Members of the Las Cruces Sustainability Office held meetings with residents in October 2024 to gauge interest and offer information about heat pumps. (Courtesy of the City of Las Cruces / Kelsey Hiss)
Las Cruces is moving forward with a project to cool the city’s hottest homes, but on a much smaller scale, city officials said, after the federal government pulled funds with little official communication.
“I don’t want to say canceled because formally no one has told us that,” said City of Las Cruces Sustainability Officer Jenney Hernandez. “But no one has also told us or talked to us since announcing that they have been — so to speak — on pause.”
Since 2022, the city was committed for $1.5 million in state and U.S. Department of Energy grants to install the heat pumps with a plan to outfit between 130 to 150 homes in two years.

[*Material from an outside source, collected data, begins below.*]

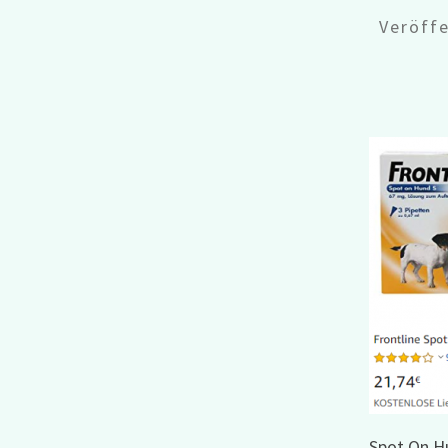
Veröff
Spot On H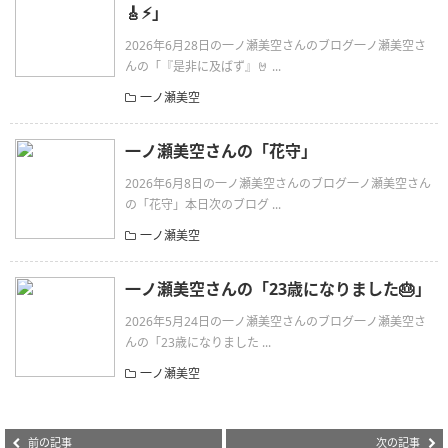
🎸⚡︎」
2026年6月28日の一ノ瀬美空さんのブログ一ノ瀬美空さ
んの「『是非に及ばず』🤘 ...
一ノ瀬美空
一ノ瀬美空さんの「花守」
2026年6月8日の一ノ瀬美空さんのブログ一ノ瀬美空さん
の「花守」本日次のブログ ...
一ノ瀬美空
一ノ瀬美空さんの「23歳になりました🎂」
2026年5月24日の一ノ瀬美空さんのブログ一ノ瀬美空さ
んの「23歳になりました ...
一ノ瀬美空
前の記事
次の記事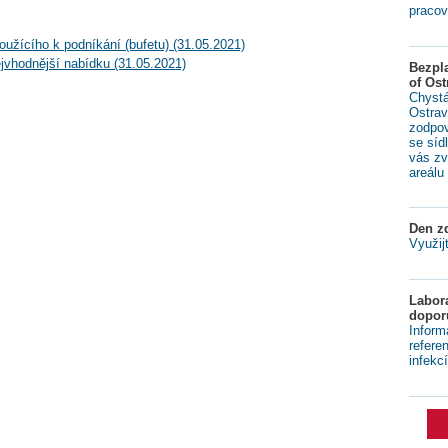
pracov
užícího k podníkání (bufetu) (31.05.2021)
jvhodnější nabídku (31.05.2021)
Bezpl
of Ost
Chystá
Ostrav
zodpov
se síd
vás zv
areálu 
Den zd
Využij
Labora
dopor
Inform
refere
infekcí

Between funding received from the New Mexico Legislature and some leftover federal funds and vouchers, the program has about $700,000, Hernandez said, nearly half of what the city had secured initially.
“Now that all of this happened, it just means we have to reduce the initial amounts of home we anticipated to serve,” Hernandez said. “Quite honestly, we’re limping a lot at this point.”

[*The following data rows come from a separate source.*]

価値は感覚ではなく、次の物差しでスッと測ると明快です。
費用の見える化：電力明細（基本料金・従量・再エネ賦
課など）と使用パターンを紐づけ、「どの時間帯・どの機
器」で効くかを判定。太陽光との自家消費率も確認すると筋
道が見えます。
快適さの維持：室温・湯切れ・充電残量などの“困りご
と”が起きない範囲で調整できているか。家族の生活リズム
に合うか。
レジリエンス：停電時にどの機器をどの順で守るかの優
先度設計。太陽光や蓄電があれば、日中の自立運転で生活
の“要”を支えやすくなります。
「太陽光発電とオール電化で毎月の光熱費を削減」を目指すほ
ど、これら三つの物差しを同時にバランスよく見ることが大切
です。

The cooling program is only becoming more urgent as increasing heat threatens Las Cruces residents’ health.
“It’s a life threat for people experiencing high temperatures in their homes, with no other options for cooling,” she said.
In 2020, Las Cruces mapped the urban heat island effect by measuring the heat-trapping power of concrete and asphalt and the cooling impact of shaded green spaces. Las Cruces found the effect made low-income neighborhoods as much as 14 degrees hotter than higher-income neighborhoods, making it feel like 112 degrees when the air temperature measured 107 degrees.
These neighborhoods include some of the city’s oldest homes with many low-income families or seniors.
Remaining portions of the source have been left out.